This is a good cost-saving idea from the incoming majority. I’m a bit surprised at just how much it would save, actually.
“One of things that the team is looking at is the possibility that we can reduce some of the printing that’s done around here, some of the hard copy printing,” a GOP transition staffer said. The suggestion seems to resemble a bill proposed by Rep. Chris Lee (R-N.Y.) that was voted down on the House floor Wednesday. Brought to the floor under the GOP’s YouCut initiative, the bill would have saved about $35 million over 10 years by ending the practice of delivering five printed copies of legislation to every sponsor, original co-sponsor and committee of jurisdiction.
The overall bill the Congress paid another part of the government to do all its printing and binding was an eye-popping $94 million in 2010. That’s a lot of printed material floating around Capitol Hill.
Let me float a crazy idea I initially had last night while researching a Christmas gift. Why not stop printing bills beyond the copies we’d need for the official archives (at least those the law absolutely requires us to print)? Let’s set each member of Congress up with a Kindle and publish the bills in epub and/or Mobi formats. The ability to hyperlink sections of a bill to each other, or to pertinent sections of other bills, would help immensely. Members could make annotations and comments to the bill like other Amazon users do with their e-books and publish excerpts, with comment, to their Twitter feeds or Facebook pages. Congress could also adapt Amazon’s Popular Highlights feature so we (and other members) can see what sections of what bills are getting the most attention. Bill revisions would be easily pushed to the members so that they always have the most current version of each bill (along with archived earlier versions of the bills, complete with notes and annotations).

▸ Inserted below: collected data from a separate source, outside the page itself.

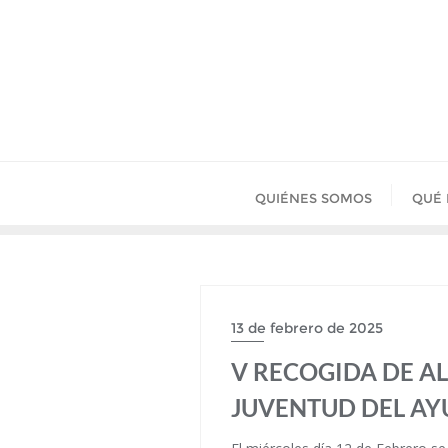
Saltar
al
contenido
QUIÉNES SOMOS
QUÉ
13 de febrero de 2025
V RECOGIDA DE A
JUVENTUD DEL A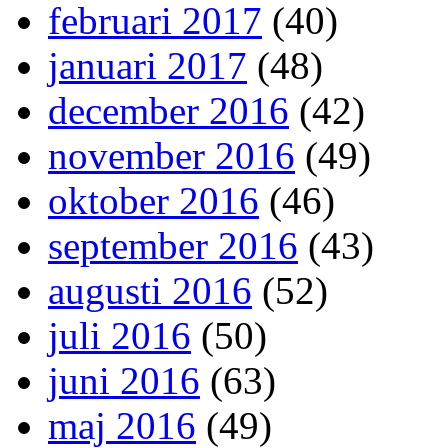
februari 2017
(40)
januari 2017
(48)
december 2016
(42)
november 2016
(49)
oktober 2016
(46)
september 2016
(43)
augusti 2016
(52)
juli 2016
(50)
juni 2016
(63)
maj 2016
(49)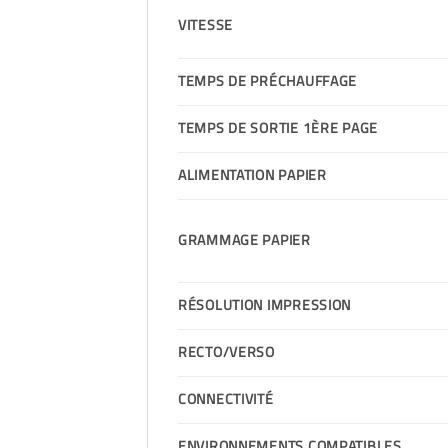
VITESSE
TEMPS DE PRÉCHAUFFAGE
TEMPS DE SORTIE 1ÈRE PAGE
ALIMENTATION PAPIER
GRAMMAGE PAPIER
RÉSOLUTION IMPRESSION
RECTO/VERSO
CONNECTIVITÉ
ENVIRONNEMENTS COMPATIBLES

Going to Kindle would open up entirely new ways for members to share bills, and their thoughts on them, with the rest of us at a relatively small cost beyond the initial setup. Admittedly, there would be some wrinkles to work out and I’m not sure that Amazon would be willing to work that closely with Congress, but surely it’s not a terrible idea. Perhaps some enterprising new member of Congress could at least begin to look into it.